@diganta That’s a very interesting paper indeed. Took the time to read after work. Would be great to find the edge of chaos for Mish. If you have code I can take a look, already using Mish for my work with interesting results, so anything that can help make it better would be good for me. The math behind the papers aint my strong suit, but it serve me well to help.
I have to run but here’s something I want to add into MXResNet that will help us boost things further I think:
Basically, replace the 1-3-1 bottleneck with a series of convs to achieve multi-scale resolution (kind of like Seb self attention to some degree).

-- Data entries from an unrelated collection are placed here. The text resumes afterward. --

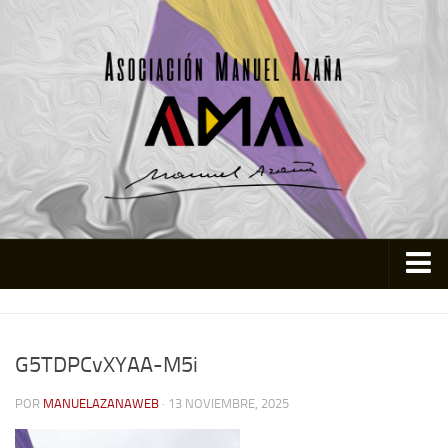
Inicio
Asociación
G5TDPCvXYAA-M5i
Quienes somos
POR
MANUELAZANAWEB
· 13 NOVIEMBRE, 2025
Actividades
Colabora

Code is on their github but I couldn’t get it working yet…(spent about two hours on it, constant tensor size mismatch).
Anyway, provides about a 2% boost for imagenet (similar complexity as regular resnet bottleneck) and hoping it can do the same for us.
Good find! I’ll try to take a look at it and fumble around later this week.
@Redknight and @Diganta let me know how that goes, I definitely want to learn how to visualize those techniques!
@Redknight It is indeed a very interesting paper. The notion of EOC was proposed in this paper here - https://arxiv.org/pdf/1611.01232.pdf and was also explained excellently in this paper - https://arxiv.org/pdf/1711.04735.pdf. Their findings if replicated for Mish might just confirm the mathematical superiority of Mish over other activation functions. However, I’m facing some issues building up the algorithm they used to generate those plots. I have no doubts in the mathematical aspect of it however need help in the coding part.
You can find their ICML slides here: https://icml.cc/media/Slides/icml/2019/104(12-11-00)-12-11-35-4383-on_the_impact.pdf
@diganta LOL you just pushed click a few seconds before I was going to send the link. From what I could gather the plot is actually the array of outputs of a random initialization under those conditions when feeding a constant (I am ‘guessing’ that part based on similar stuff that I have done that looks like that) and then graph them as a 2d function.
@Redknight The issue is the integral term in the fixed point dynamic q* equation which generates the phase plane boundary separating the Ordered and Chaotic Phase. For Mish, this integral doesn’t hold valid. I tried obtaining the integral from Mathematica and it said “No integral found within scope”. I’m not sure if I’m doing it correctly or not. I have emailed the authors. Hopefully, they reply.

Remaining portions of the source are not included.